Kalkanlar çeşitliydi: üçgen ve dikdörtgen. Kalkanın sol kenarı daha fazla boyun koruması için yukarı doğru çıkıntı yapan "Bosnalı scutum" da kullanıldı. Bu tür kalkan daha sonra çok geniş bir alana yayıldı ve daha sonraki Hıristiyan atlı süvarileriyle ve Balkan hafif süvarileriyle ilişkilendirildi.
Biniciler sadece kostümlerinin unsurlarında değil, saç stillerinde de farklıydı: (15. yüzyılda Fransız tarihçi stradiotları "Türkler gibi" giyinmiş olarak tanımlamasına rağmen, Hıristiyanlar türban takmazlardı). Ortodoks Sırp askerleri uzun sakallar ve saçlar giyiyorlardı ve Katolikler - paralı askerler onları traş etti. Bizanslılarla birlikte hizmet eden Rus yerlileri de sakallıydı. Macarlar, Polonyalılar ve Kıpçaklar sakalsızdı. Ancak, Bizans'ın kendisi, Mısır ve İran'ın Türk kostümü üzerinde etkisi olduğunu unutmayın.
Çağdaşlara göre en iyi at örnekleri, güney Rus bozkırlarından ve Romanya'dan ithal edildi. Bu hayvanlar mükemmel kaliteleriyle dikkat çekerken, yerel ırkların atları daha küçük görünüyordu.
Doğal olarak, teçhizat uygun eğitim gerektiriyordu, özellikle de gerileme zamanında Bizans ordusu çok küçüktü ve bu nedenle, nicelik eksikliğinin kalite ile telafi edilmesi gerekiyordu. Böylece 1430'larda Bizans'ı ziyaret eden Burgonyalı soylu Bertrandon de la Broquière, çok şaşırdığı stradiotların "oyunlarını" bizzat gözlemledi.

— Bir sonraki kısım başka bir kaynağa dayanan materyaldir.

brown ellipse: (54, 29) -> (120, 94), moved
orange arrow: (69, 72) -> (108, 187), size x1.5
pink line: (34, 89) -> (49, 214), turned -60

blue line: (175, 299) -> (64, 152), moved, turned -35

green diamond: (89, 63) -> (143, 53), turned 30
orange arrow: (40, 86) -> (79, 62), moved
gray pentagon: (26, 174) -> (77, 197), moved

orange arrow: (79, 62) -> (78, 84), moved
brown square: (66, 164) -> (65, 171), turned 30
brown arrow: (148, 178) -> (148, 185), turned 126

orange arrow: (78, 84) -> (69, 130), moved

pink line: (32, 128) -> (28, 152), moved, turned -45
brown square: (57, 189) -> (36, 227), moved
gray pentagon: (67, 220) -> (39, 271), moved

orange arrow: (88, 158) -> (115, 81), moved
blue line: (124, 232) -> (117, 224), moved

Bertrandon'u ve imparatorun kardeşi Morea'nın despotunu çok sayıda (20 - 30 kişi) maiyetiyle gördüm: “Her binici, elinde bir yay tutan, meydanda dörtnala koştu. en iyisi ilan edildi ". De la Broquière, turnuvaya benim için çok garip bir şekilde katılan Bizans atlılarını da şöyle anlatıyor: “Benim için çok garip bir şekilde. Ama mesele şu. Meydanın ortasına geniş bir güverte ile büyük bir platform inşa edildi (3 basamak genişliğinde ve 5 basamaklı) yaklaşık kırk binici, ellerinde küçük bir sopa tutarak ve çeşitli numaralar yaparak dörtnala koştu. Zırh giymemişlerdi. Sonra törenlerin ustası bunlardan birini aldı (ata binerken çok eğildi)) ve tüm gücüyle hedefe o kadar sapladı ki, bu doğaçlama "mızrak" bir gıcırtıyla kırıldı. Ondan sonra herkes bağırmaya ve Türk davullarını andıran müzik aletlerini çalmaya başladı." Ardından turnuvanın kalan tüm katılımcıları sırayla hedefi vurdu."
Bizans'ın Batı Avrupa ülkelerinden komşularını ve hatta komşu Müslümanları şoke eden bir diğer geç Bizans özelliği, gerillaların esirlerine karşı son derece acımasız tutumuydu. Başları zevkle kesildi, böylece daha sonra Venedik Senatosu bile onlardan bu tamamen barbar geleneği benimsedi.
Bununla birlikte, esirlere karşı benzer bir tutum (en azından Bizanslıların esir Bulgarlara karşı zulmünü hatırlayın) Bizans'ın erken tarihinde gerçekleşti ve bu onların "denizler arasında bir medeniyet adası" olarak istisnai konumlarının bir sonucuydu. barbarların." Pek çok İngiliz sanatçı ve tarihçi (özellikle sanatçı Graham Sumner ve aynı David Nicole) tarafından stradiotların görünümünü yeniden yapılandırma girişiminde bulunuldu, ancak görüntüleri çok eklektik çıktı.